Kıbrıs’tan biraz kısım turunç gelmişti, çocukluk evimizin bahçesinden de hasat geldiği bir gün atölyeye Nursen Teyze uğradı.
Nursen Teyze kim diye sorarsanız, 68 yaşında bir yemek dâhisi. Çok takip edilen bir bloğu var. Şimdi kendisiyle bulgur üzerine bir kitap çıkarıyoruz. Son hazırlıkları için geldiği atölyemizde o kadar turunç görünce “Yavrucum bunları şöyle yapın, böyle yapın” derken ben “Fikir sahibinin elinden çıksın, ben de herkesle bu güzellikleri paylaşayım!” dedim. İşte onun elinden dört çeşit turunç reçel ve marmelat tarifi.
Aklımı başımdan alan, fotoğrafta en koyu renkte gördüğünüz sadece kabuğunu rendeleyerek yapılan püre şeklindeki turunç marmeladı. Bundan nefis bir cheese cake yapmak, biraz acıyla karıştırıp bir tavuk yemeğinde kullanmak için sabırsızlanıyorum.
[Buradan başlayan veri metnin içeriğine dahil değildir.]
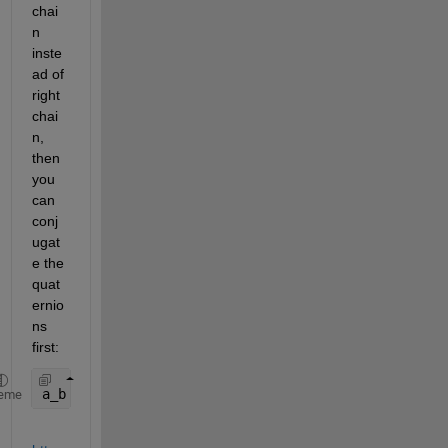
chai
n 
inste
ad of 
right 
chai
n, 
then 
you 
can 
conj
ugat
e the 
quat
ernio
ns 
first:
a_b = quatrotate(quatconj(Q),a_n);
eme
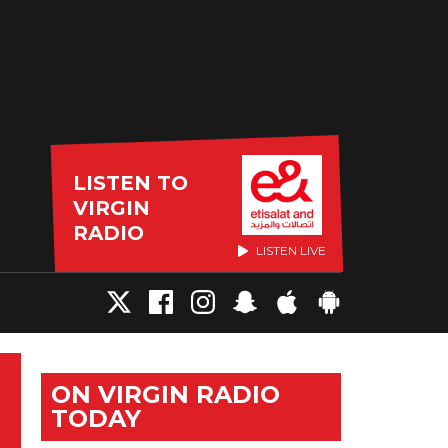
LISTEN TO
VIRGIN
RADIO
LISTEN LIVE
ON VIRGIN RADIO
TODAY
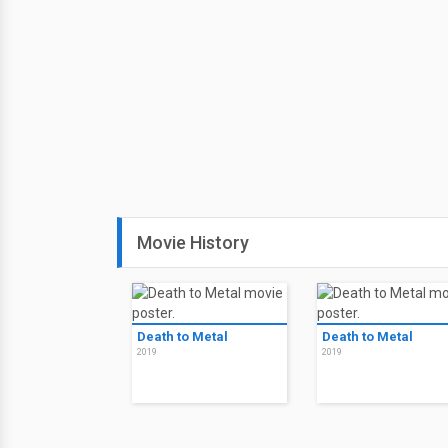
Movie History
Death to Metal
Death to Metal
2019
2019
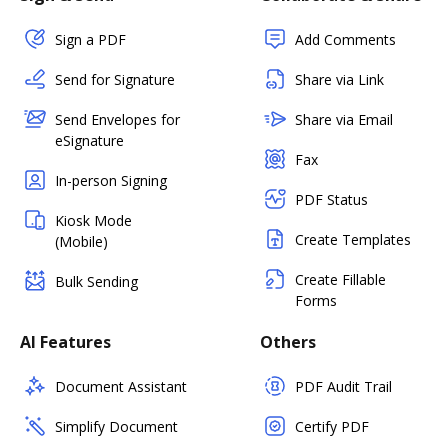
Sign a PDF
Add Comments
Send for Signature
Share via Link
Send Envelopes for
Share via Email
eSignature
Fax
In-person Signing
PDF Status
Kiosk Mode
Create Templates
(Mobile)
Create Fillable
Bulk Sending
Forms
AI Features
Others
Document Assistant
PDF Audit Trail
Simplify Document
Certify PDF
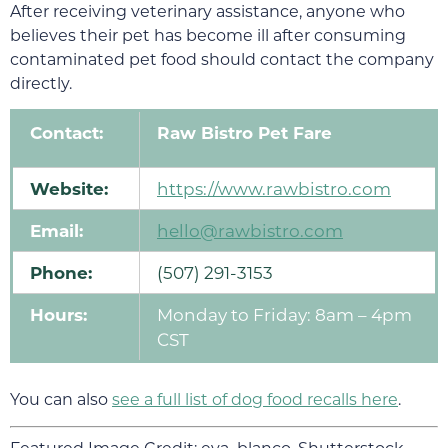
After receiving veterinary assistance, anyone who
believes their pet has become ill after consuming
contaminated pet food should contact the company
directly.
Contact:
Raw Bistro Pet Fare
Website:
https://www.rawbistro.com
Email:
hello@rawbistro.com
Phone:
(507) 291-3153
Hours:
Monday to Friday: 8am – 4pm
CST
You can also
see a full list of dog food recalls here
.
Featured Image Credit: eva_blanco, Shutterstock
Bütün turuncu ikiye bölerek yaptığımız reçeli de Güngör Uras’a armağan etmek istiyorum.
Tüm reçel severlere, turunca dudak bükenlere, ne olduğunu tam olarak bilmeyenlere esin kaynağı olması dileğile... 31 çeşiti ülkemizde yetişen turunç etrafında bir tur.
MARMELADIMSI TURUNÇ REÇELİ
Marmeladımsı çünkü kırpık kırpık taneli turunç reçeli olduğundan kendisini arada bir yere koyuyor. Beş turuncu yıkayıp, dış kısmının tamamını rendeleyin. Rendelenmiş kısımları marmelat tarifi için ayırabilirsiniz. Turunçları tekrar yıkayıp sularını sıkın. Çıkan suyu buzdolabında bekletin. Sıkılan turunçların içini temizledikten sonra tencereye alın, üzerini geçecek kadar su dökün ve 30-35 dakika haşlayın. Sonra suyunu süzüp taze suyla beş dakika daha haşlayın. Ateşten alın, soğumaya bırakın.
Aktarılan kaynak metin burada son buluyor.